Return to course site

Power Analysis

Introduction to Power Analysis

Power analysis is a set of methods for forecasting and understanding the Type-II error rate of an analysis. Most of the time, if we are doing inferential statistics on a data set using a traditional test such as a t-test, we care about the \(p\) value, which estimates the Type I error, or false alarm rate. This reduces the chance of concluding we have a significant difference when one really doesn’t exist. Standard inferential tests ignore Type II errors completely–the chance of failing to find a significant result if it actually does exist. This often makes sense, because so much of experimental science works in the direction of inflating Type I error. For example, if you run an experiment and it fails to reach a p=.05 criterion and thus fails to support your favorite hypothesis, you might collect more observations or subjects and see if that is really the case. It is not hard to see how this can lead to mistaken outcomes.

If you have a null result, you might instead want to know how likely this finding was. It could have failed for several reasons:

  1. It might have failed because the effect really exists and you messed up something, a measure is unreliable, coded incorrectly, etc.
  2. It might have failed because the effect does not exist.
  3. It might have failed because the effect really exists but you did not collect enough data.

If possibility 1 is true, then we need to use our knowledge within the discipline to improve the situation. But how can we destinguish between #2 and #3? One of the tools for this is power analysis, referring to mtehods to deal with, estimate, or control Type II error. Most resources cite a book by Cohen (1988) as the comprehensive source on this concept:

Cohen, J. (1988). Statistical power analysis for the behavioral sciences (2nd ed.). Hillsdale,NJ: Lawrence Erlbaum.

Example

Suppose we have a phenomena with true but small between-group difference. We collect 100 observations in each of two groups.
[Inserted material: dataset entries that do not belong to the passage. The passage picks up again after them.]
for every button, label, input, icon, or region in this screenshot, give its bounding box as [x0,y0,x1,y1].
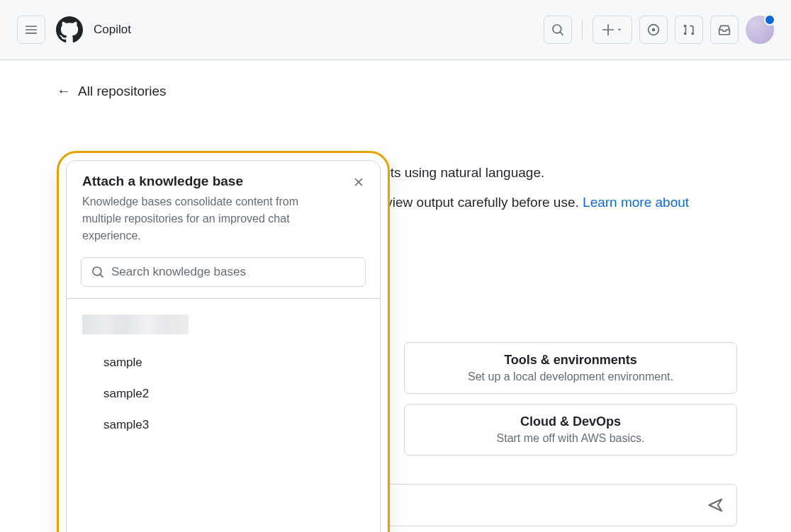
back-arrow-icon: ← [57,83,71,99]
search-input[interactable] [111,265,355,279]
kb-item-sample3[interactable]: sample3 [67,409,380,441]
header-left: Copilot [17,16,131,44]
breadcrumb[interactable]: ← All repositories [57,60,734,99]
app-title: Copilot [94,23,131,37]
github-icon [56,16,83,43]
description-line-2: Review output carefully before use. Lear… [369,195,689,210]
issues-button[interactable] [639,16,668,44]
send-icon [708,497,724,513]
avatar[interactable] [746,16,774,44]
learn-more-link[interactable]: Learn more about [583,195,689,210]
description-line-1: cepts using natural language. [369,165,544,181]
app-header: Copilot [0,0,791,60]
card-title: Cloud & DevOps [419,414,722,429]
search-icon [551,23,564,36]
modal-header: Attach a knowledge base Knowledge bases … [67,161,380,251]
hamburger-icon [25,23,38,36]
card-subtitle: Start me off with AWS basics. [419,432,722,445]
redacted-label [82,315,189,334]
close-button[interactable] [350,174,367,191]
suggestion-cards: Tools & environments Set up a local deve… [404,342,737,455]
close-icon [353,176,364,188]
search-wrap [67,251,380,299]
knowledge-base-modal: Attach a knowledge base Knowledge bases … [57,151,390,532]
send-button[interactable] [708,497,724,513]
modal-description: Knowledge bases consolidate content from… [82,193,323,244]
search-icon [91,266,104,278]
header-right [544,16,774,44]
modal-title: Attach a knowledge base [82,174,364,189]
knowledge-base-list: sample sample2 sample3 [67,299,380,532]
kb-group-header [67,309,380,343]
chevron-down-icon [616,26,623,33]
inbox-icon [718,23,731,36]
menu-button[interactable] [17,16,45,44]
search-box[interactable] [81,257,366,287]
svg-point-1 [652,28,656,32]
divider [582,20,583,40]
pull-request-icon [683,23,695,36]
github-logo[interactable] [55,16,84,44]
issue-icon [647,23,660,36]
plus-icon [602,23,615,36]
card-subtitle: Set up a local development environment. [419,370,722,383]
search-button[interactable] [544,16,572,44]
kb-item-sample2[interactable]: sample2 [67,378,380,409]
kb-item-sample[interactable]: sample [67,347,380,378]
inbox-button[interactable] [710,16,739,44]
create-new-button[interactable] [593,16,632,44]
suggestion-card-cloud[interactable]: Cloud & DevOps Start me off with AWS bas… [404,404,737,455]
main-content: ← All repositories cepts using natural l… [0,60,791,532]
card-title: Tools & environments [419,353,722,368]
suggestion-card-tools[interactable]: Tools & environments Set up a local deve… [404,342,737,394]
modal-inner: Attach a knowledge base Knowledge bases … [66,160,381,532]
pull-requests-button[interactable] [675,16,703,44]
breadcrumb-label: All repositories [78,84,167,99]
    Welch Two Sample t-test

data:  groupA and groupB
t = -3.926, df = 186.92, p-value = 0.0001213
alternative hypothesis: true difference in means is not equal to 0
95 percent confidence interval:
 -0.7636017 -0.2528548
sample estimates:
mean of x mean of y
 10.00291  10.51114 

This effect is very strong, and we can detect in with a large experiment. But suppose collecting data is very expensive, and you could only collect 10 in each group:


    Welch Two Sample t-test

data:  groupA[1:10] and groupB[1:10]
t = -1.3939, df = 14.98, p-value = 0.1837
alternative hypothesis: true difference in means is not equal to 0
95 percent confidence interval:
 -1.1918662  0.2494373
sample estimates:
mean of x mean of y
 9.982043 10.453257 

So, this test was not significant; even though the means were actually very close to the true means of the groups. We would like to know how likely we would have been to find a null effect in an experiment this size. We can use the pwr library to do this. All of the pwr functions take at least four arguments:

  • sample size
  • effect size
  • significant level (p-value; Type-I error rate)
  • power (1 minus Type-II error rate)

Estimating power

Some of the specific power functions will also take other arguments, such as whether the test is one-sided or two-sided. In this case, since we conducted the experiment already, let’s try to estimate the power. To do so, we need to compute the effect size. In the case of a t-test, we use Cohen’s d–the standardized difference between means, or \(\delta/sd\). The pwr library by Stephane Champely will do many power calculations for you, although there are many on-line tools available and other custom software available in other packages.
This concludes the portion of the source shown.